Bir yandan çağdaş tüketim toplumunda insandan modern yaşamın içselleştirilmesi bir önkoşul olarak istenirken, diğer yandan modern yaşamın kazanımlarının adil ve dengeli bir biçimde paylaşılması gerektiği düşüncesi görmezden gelinir. Teknolojinin sağladığı bu olanaklara herkesin sahip olması ya da herkesin eşit bir şekilde yararlanmasını talep etmek, insana ve ona bağlı değerlere yaraşan bir yaklaşım olmasına karşın medya tam tersi bir anlayışı pompalar; rekabet ortamını körükler; vurgulanan “satın alacağınız nesnelerle farklı olmalısınız” şeklindedir. Bunun içinde birilerinin “sahip olamadığına” sahip olarak ulaşmak gerektiği öne sürülür. Bu amaca ulaşmak için de artık her yol meşrûdur.
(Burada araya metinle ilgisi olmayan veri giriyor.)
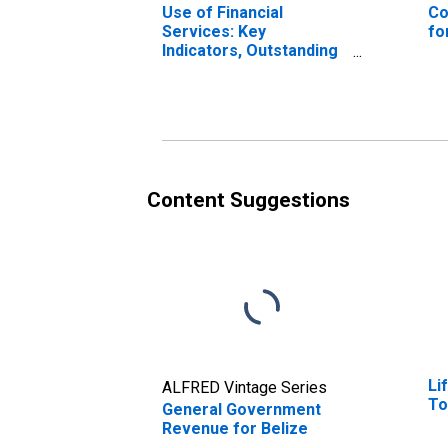
Use of Financial
Co
Services: Key
fo
Indicators, Outstanding
Loans from Commercial
Banks for Belize
Content Suggestions
Li
ALFRED Vintage Series
To
General Government
Revenue for Belize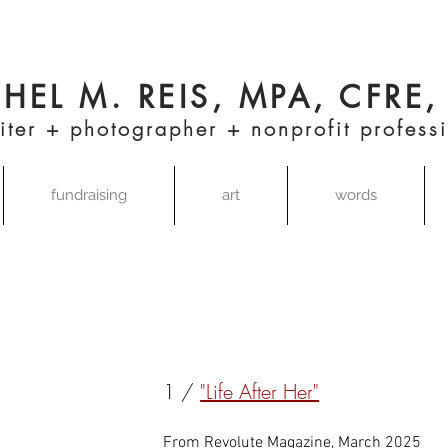
HEL M. REIS, MPA, CFRE
iter + photographer + nonprofit profess
fundraising
art
words
1 /
"Life After Her"
From Revolute Magazine, March 2025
Böylelikle, bugüne kadar insanlığın ürettiği ve asıl insanı farklı kılacak bilim, sanat, felsefe, edebiyat ve kültür gibi insanlığın yarattıklarından beslenmek ve de bu birikime bir katkı sağlamak bir erdem, özenilesi bir tavır değil; aksine medya aracılığıyla tüm insanlığa yaşanılası ve özenilesi tek ve nihaî çözüm olarak sunulan yaşam tarzını sorgulamaksızın benimsemek yüceltilen bir tavırdır. Böylesi bir yaşam da, iradî olandan dolayısıyla da özgürlükten çok uzaktır. İşte böylesi bir ortamda medyanın işlevi de irrasyonel olanın rasyonelleştirilmesidir.
KAYNAKÇA
Brenkert, G. G. (1998). Marx’ın Özgürlük Etiği, Ayrıntı: İstanbul.
Bumin, T. (1998). Hegel Bilinç Problemi. Köle-Efendi Diyalektiği, Praksis Fesefesi, YKY: İstanbul.
Kant, İ. (1989). Pratik Usun Eleştirisi, Say: İstanbul.
Marx, K. (1993). 1844 Elyazmaları, II. Basım, Sol: Ankara.
Yenişehirlioğlu, Ş. (1982). “Kant ve Hegel Felsefelerine Göre Özgürlük Kavramının Anlatımı”, Felsefe ve Sanat, Dayanışma: Ankara.
Kellner, D. (1991). “Reklam ve Tüketim Kültürü”, Enformasyon Devrimi Efsanesi, Rey: Kayseri.
Uztuğ, F. (2000) “Reklamları Kim Yazar: Tüketiciler Olmasın” Radikal İki 31 Aralık 2001.
(*) Bu yazı kaleme alındığında üçüncü dizi reklam gösterimdedir.